Additionally - it's been reported that workers are fairly resource intensive. (http://forums.2kgames.com/forums/showthread.php?t=94139&highlight=workers)
I don't have the expertise to evaluate the claims, but if true, getting rid of workers would help with lag.
 
I mostly agree with the OP, but I'm reluctant to jump fully into the idea though. Workers are still a good strategic element of this game.

Since tile bonuses aren't as grand in ciV [as compared to cIV], it doesn't play as much of a factor, but there is still a decent amount of strategy involved in deciding when to build your Worker and then how many to build. There is also strategic value in choosing one city to produce the Worker for another city's benefit.

If Workers are eliminated, it will most likely eliminate more strategic elements from a game that has already removed too many as it is.

As far as implementation is concerned, I am completely against making improvements cost gold. Workers are basically a standardized method for converting a city's production into tile bonuses. For example, you may be able to buy/build a Worker in 1 turn, but that Mine is still going to take X turns to build. By tying improvements to a :c5gold: or :c5production: value, they can then be rushed. Based on how OP and imbalanced rush-buying already is, I just can't see that being a good decision without some serious testing (something I really don't trust them to do right).

I'm okay with tying the initial investment into Gold/Hammers, but the actual rate of improvement should be fairly standardized.
 
There is also strategic value in choosing one city to produce the Worker for another city's benefit.
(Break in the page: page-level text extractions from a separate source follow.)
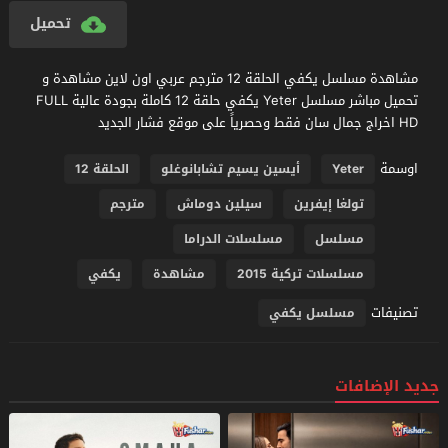
تحميل
مشاهدة مسلسل يكفي الحلقة 12 مترجم عربي اون لاين مشاهدة و
تحميل مباشر مسلسل Yeter يكفي حلقة 12 كاملة بجودة عالية FULL
HD اخراج جمال سان فقط وحصرياً على موقع فشار الجديد
اوسمة
Yeter
أيسين يسيم تشابانوغلو
الحلقة 12
تولغا إيفرين
سيلين دوماش
مترجم
مسلسل
مسلسلات الدراما
مسلسلات تركية 2015
مشاهدة
يكفي
تصنيفات
مسلسل يكفي
جديد الإضافات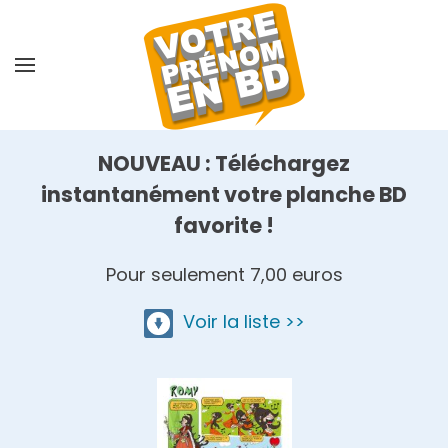
Skip
to
main
content
NOUVEAU : Téléchargez
instantanément votre planche BD
favorite !
Pour seulement 7,00 euros
Voir la liste >>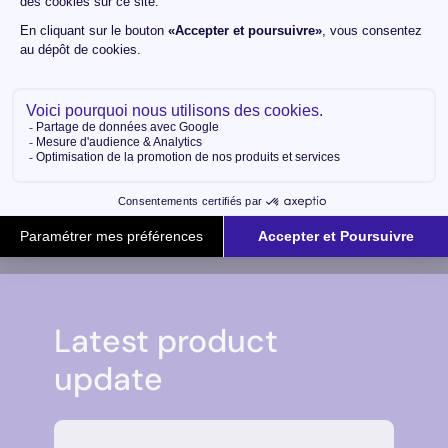
Pionniers en France
Nous sommes fiers de faire partie des premiers
à avoir adopté
BigQuery
en France, et ce
partenariat historique témoigne de notre
engagement à accompagner nos clients avec
des solutions de pointe depuis le début.
Latest product
update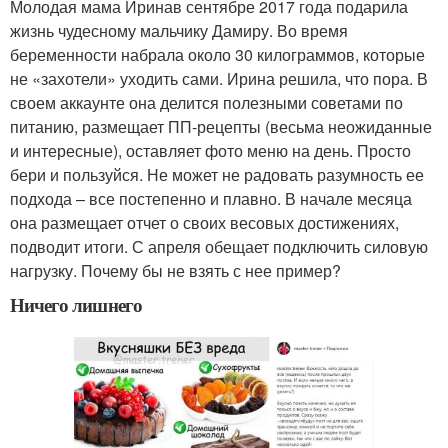
Молодая мама Иринав сентябре 2017 года подарила
жизнь чудесному мальчику Дамиру. Во время
беременности набрала около 30 килограммов, которые
не «захотели» уходить сами. Ирина решила, что пора. В
своем аккаунте она делится полезными советами по
питанию, размещает ПП-рецепты (весьма неожиданные
и интересные), оставляет фото меню на день. Просто
бери и пользуйся. Не может не радовать разумность ее
подхода – все постепенно и плавно. В начале месяца
она размещает отчет о своих весовых достижениях,
подводит итоги. С апреля обещает подключить силовую
нагрузку. Почему бы не взять с нее пример?
Ничего лишнего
If Workers are eliminated, it will most likely eliminate more strategic elements from a game that has already removed too many as it is.
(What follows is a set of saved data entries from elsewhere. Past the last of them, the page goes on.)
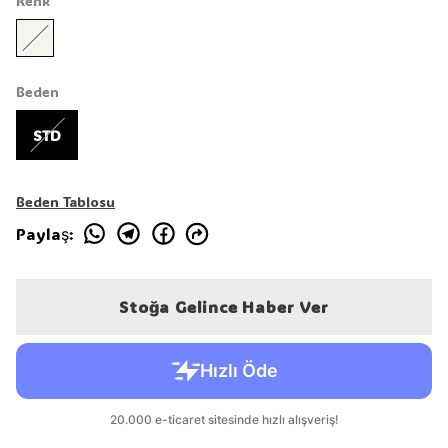
Renk
Beden
STD
Beden Tablosu
Paylaş
:
Stoğa Gelince Haber Ver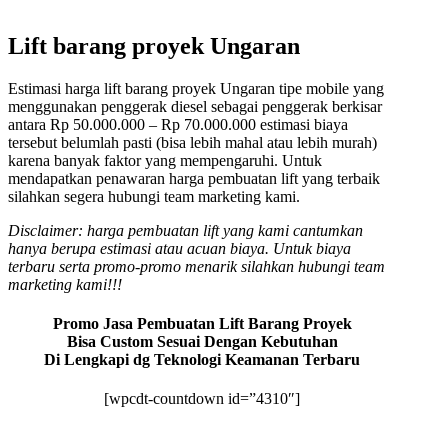
Lift barang proyek Ungaran
Estimasi harga lift barang proyek Ungaran tipe mobile yang
menggunakan penggerak diesel sebagai penggerak berkisar
antara Rp 50.000.000 – Rp 70.000.000 estimasi biaya
tersebut belumlah pasti (bisa lebih mahal atau lebih murah)
karena banyak faktor yang mempengaruhi. Untuk
mendapatkan penawaran harga pembuatan lift yang terbaik
silahkan segera hubungi team marketing kami.
Disclaimer: harga pembuatan lift yang kami cantumkan
hanya berupa estimasi atau acuan biaya. Untuk biaya
terbaru serta promo-promo menarik silahkan hubungi team
marketing kami!!!
Promo Jasa Pembuatan Lift Barang Proyek
Bisa Custom Sesuai Dengan Kebutuhan
Di Lengkapi dg Teknologi Keamanan Terbaru
[wpcdt-countdown id=”4310″]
I think that's part of the point. I want to win/lose a game of Civ because of what grand strategy I adopt - which victory to go for - which wars I fought/stayed out of. Big decisions. Not because I choose to build my SCV (umm . . . err . . . worker) at the wrong time. If we wanted that type of game - we would be playing starcraftII. The emphasis of build-order strategies is making this play more like an 2nd best-RTS.

I agree other aspects of the game need more invigorating - but those require other solutions.
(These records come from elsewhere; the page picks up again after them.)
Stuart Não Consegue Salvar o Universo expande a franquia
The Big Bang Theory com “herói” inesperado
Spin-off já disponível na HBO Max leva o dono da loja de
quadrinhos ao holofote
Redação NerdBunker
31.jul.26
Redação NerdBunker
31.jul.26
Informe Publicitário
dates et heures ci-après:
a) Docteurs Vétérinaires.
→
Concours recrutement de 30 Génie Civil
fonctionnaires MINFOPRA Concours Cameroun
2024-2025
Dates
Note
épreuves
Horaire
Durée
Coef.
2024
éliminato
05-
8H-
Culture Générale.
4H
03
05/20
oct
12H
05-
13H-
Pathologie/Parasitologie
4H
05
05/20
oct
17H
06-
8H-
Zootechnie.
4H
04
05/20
(I also agree that buying improvements isn't a good idea; just let the citizens working the tile build the improvement while they work it for the set number of turns)
 
Even grand strategies include plenty of smaller strategic elements. Choosing when to build a Worker is no different than when to build a Settler or a Scout or a Warrior or a Market or a whatever. Ultimately, when and how many Workers to build is just part of the grand strategy being implemented.

Take for example Worker stealing. There are strategies which emphasize building Warriors and Scouts in lieu of a Worker with the intent of stealing Workers from neighbours. This in itself is not a grand strategy, but it is certainly part of one. To eliminate this element from the game will limit strategic options -- dumbing down the game even more.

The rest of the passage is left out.